AccRepair uses the reporting and verification components of AccVerify
to launch a repair “wizard” interface, which prompts the user to
correct accessibility errors. AccRepair also uses a library that
“learns” as repairs are made. Corrections of the same error (for
example, associating "alt-text" behind an image) need only be made
once. The library then stores the corrected information and
auto-corrects the images each time a page is encountered with that
image. AccRepair and AccVerify are available as integrated Microsoft
FrontPage applications. Both products are also available as automated
server-based solutions that minimize labor required to achieve and
maintain accessible Web sites as new content is created. HiSoftware’s
solutions provided the comprehensive testing and reporting features
that the University required through a simple to use interface.
Additionally, HiSoftware’s applications provided the greatest
flexibility in user-driven and automated reporting.
The Bottom Line Before the implementation of HiSoftware’s
Solutions, CSUB did not verify accessibility issues on a broad basis.

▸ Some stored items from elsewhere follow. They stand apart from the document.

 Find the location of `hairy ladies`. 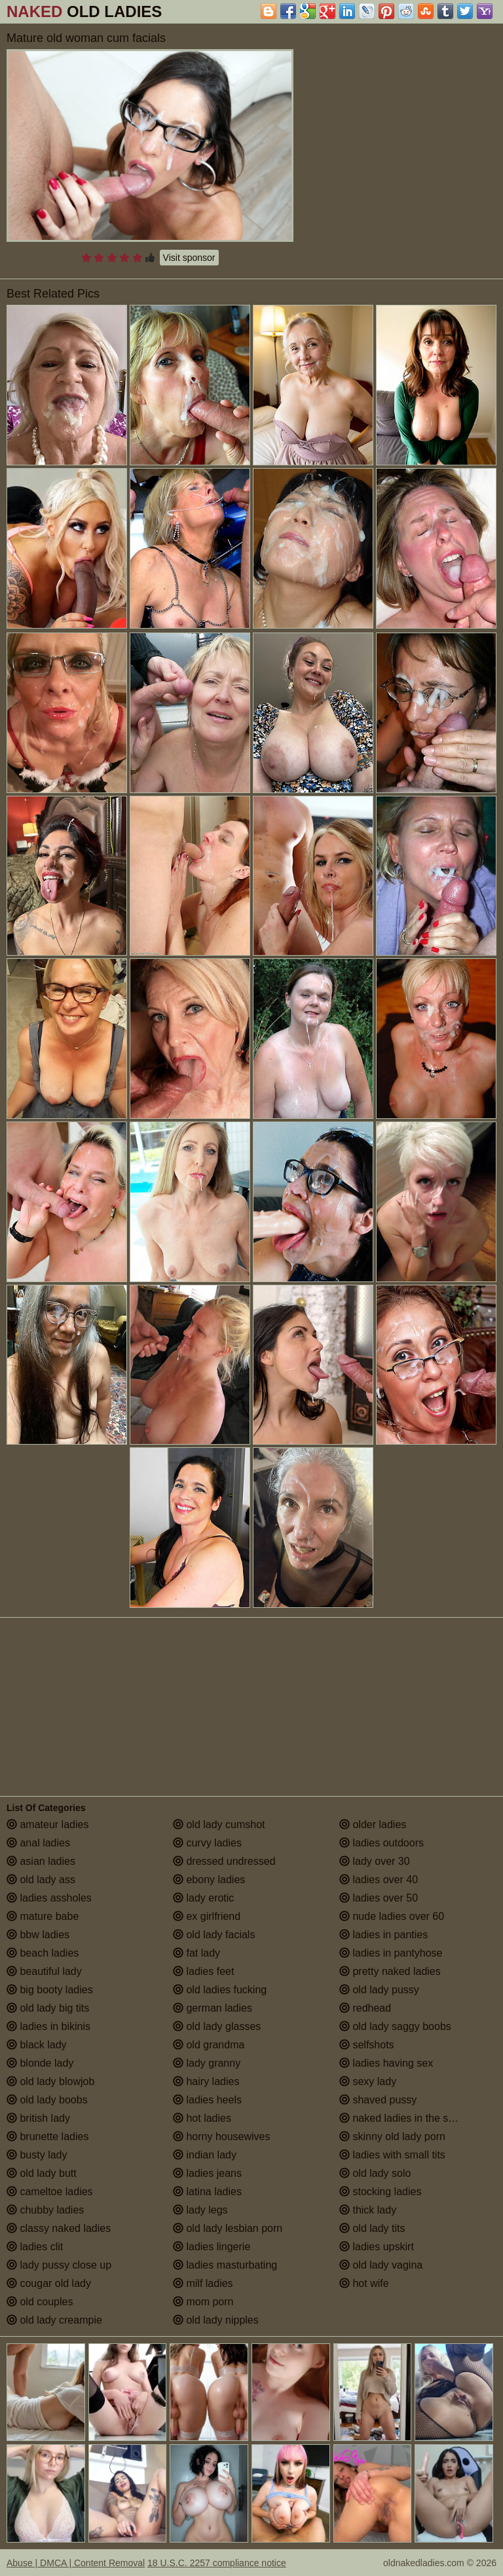 hairy ladies is located at coordinates (206, 2081).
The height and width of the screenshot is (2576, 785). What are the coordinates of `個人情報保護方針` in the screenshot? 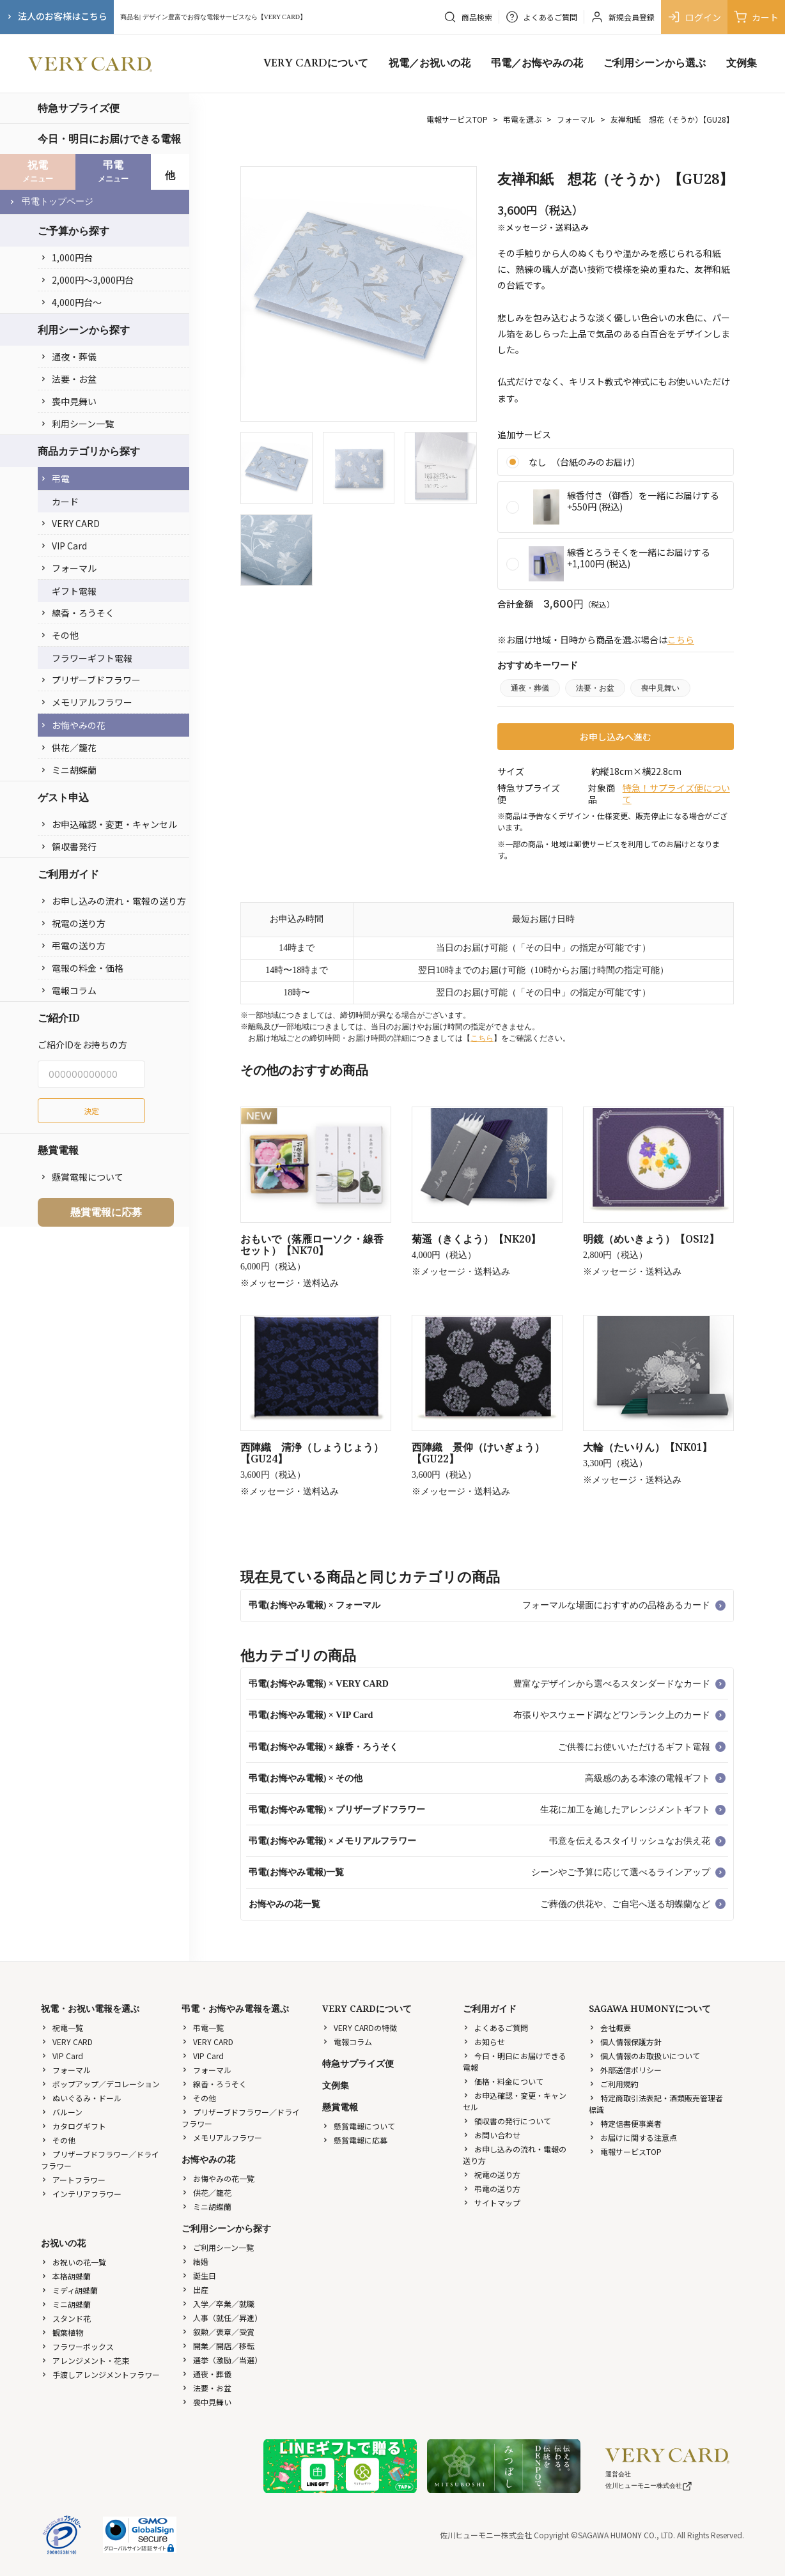 It's located at (625, 2041). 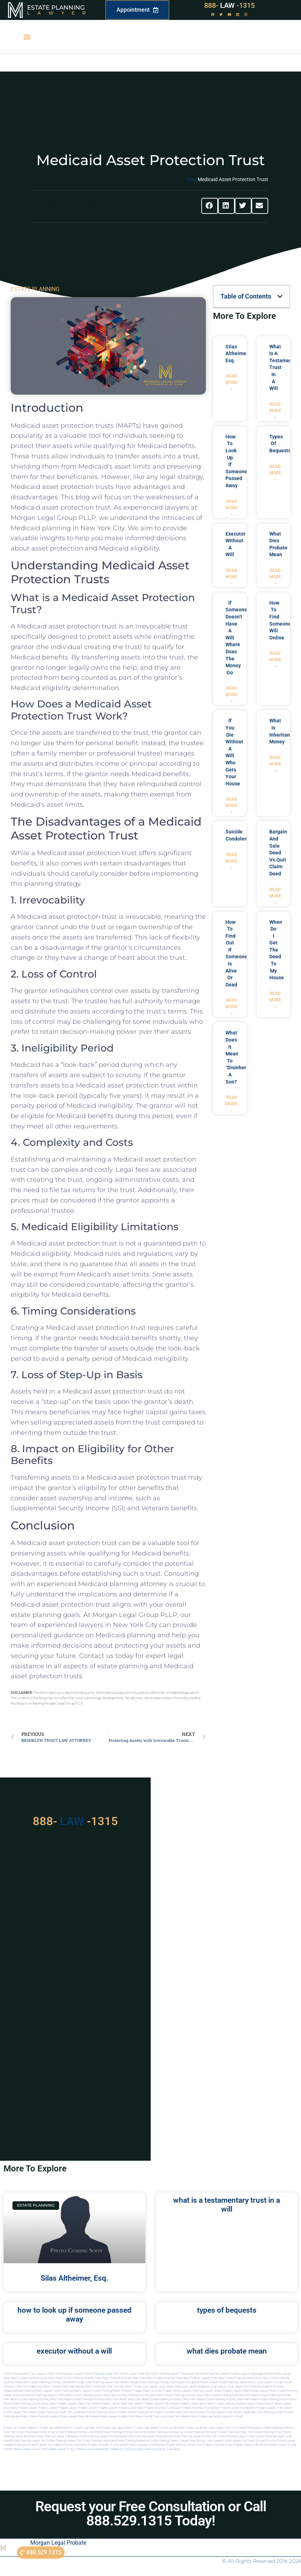 This screenshot has width=301, height=2576. Describe the element at coordinates (209, 2399) in the screenshot. I see `west palm beach estate planning attorney` at that location. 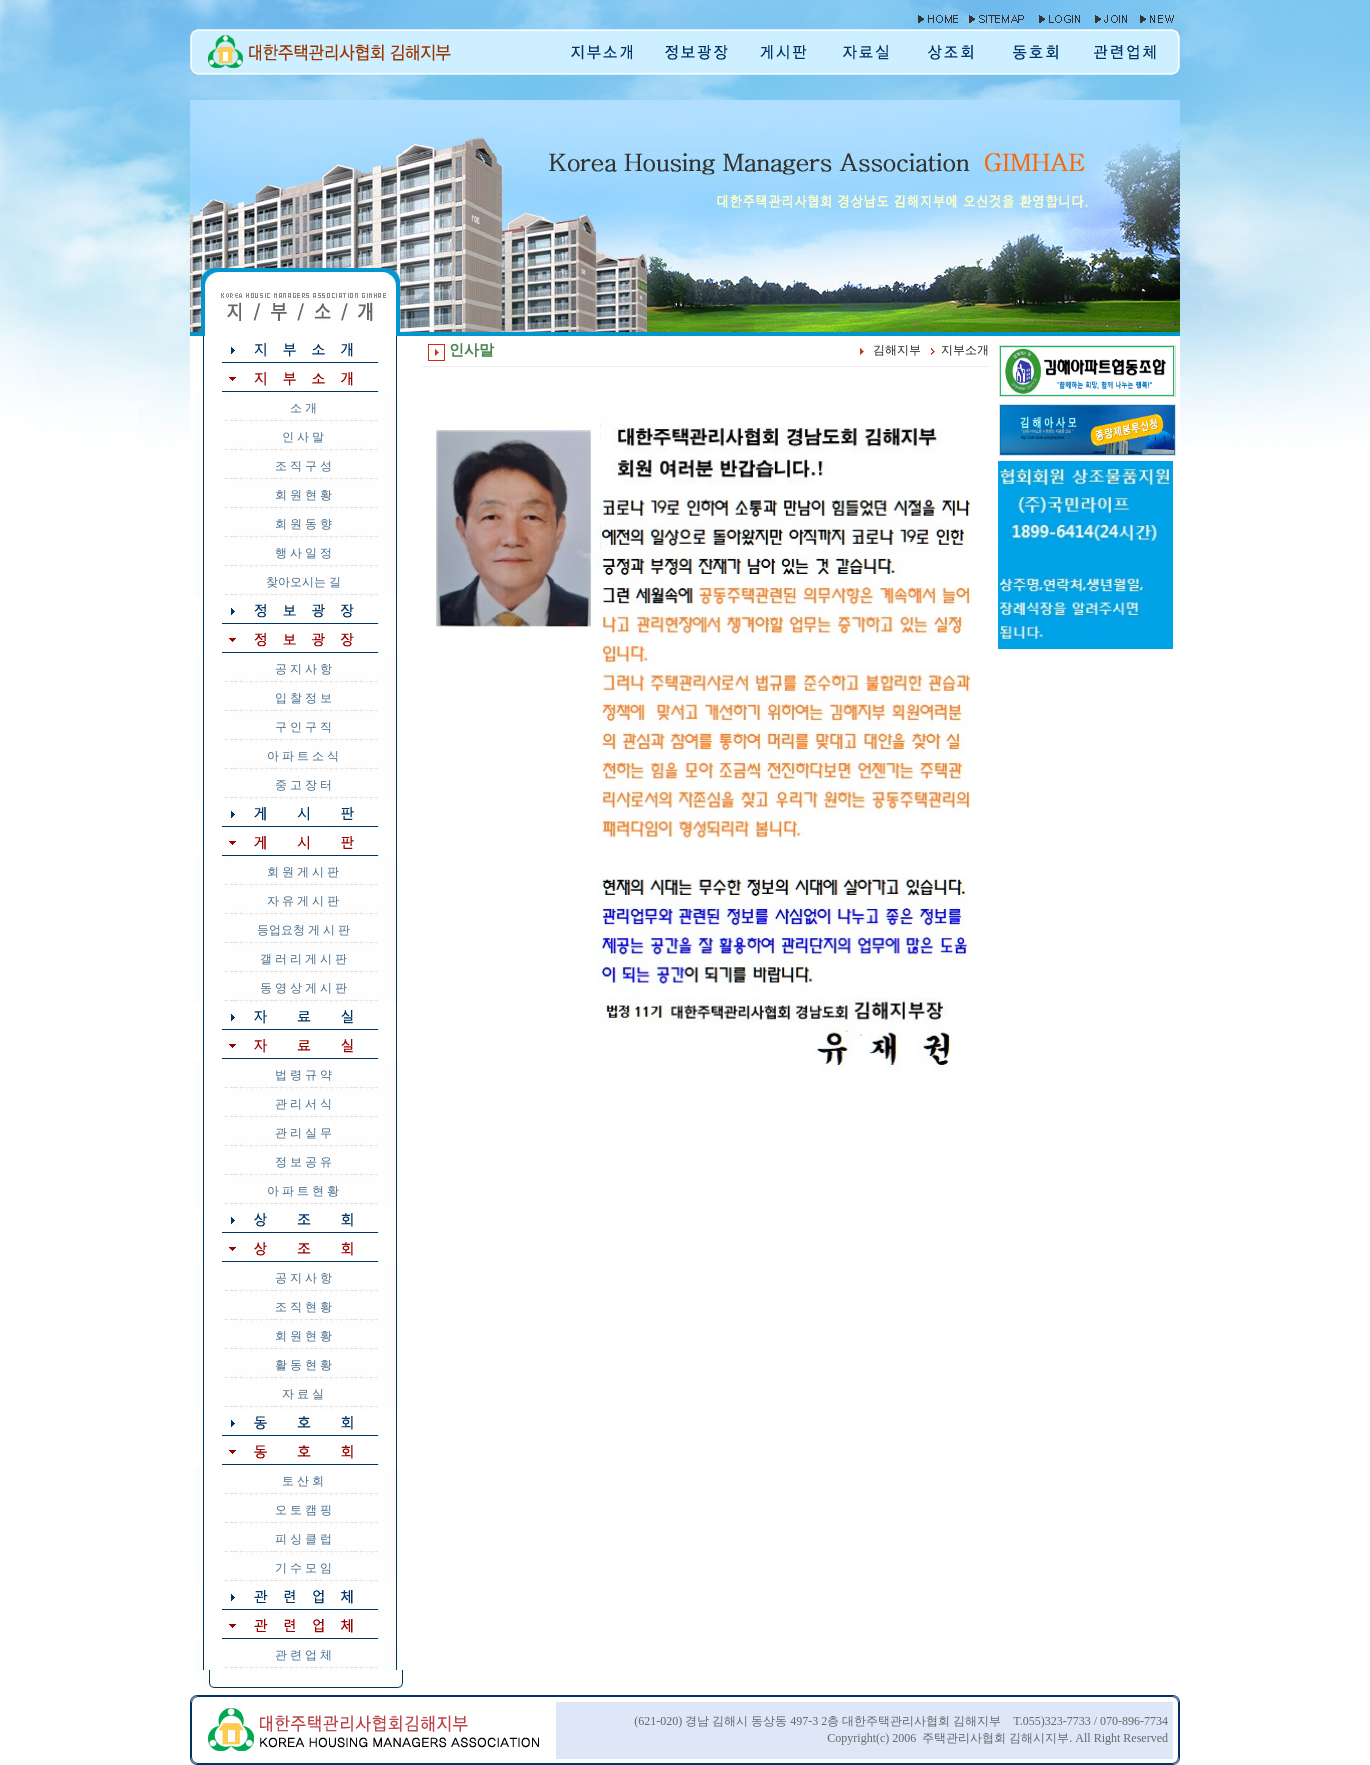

Individual pages were verified through free online tools, but
verification was left up to the individual Webmasters. According to
Canfield, “The amount of labor required checking pages individually
and then repairing them was prohibitive. AccVerify allowed us to
spread out the work to all Webmasters, repair the errors quickly, and
maintain an accessible server. With over 200 departmental Web sites to
verify our staff would have been swamped without AccVerify.”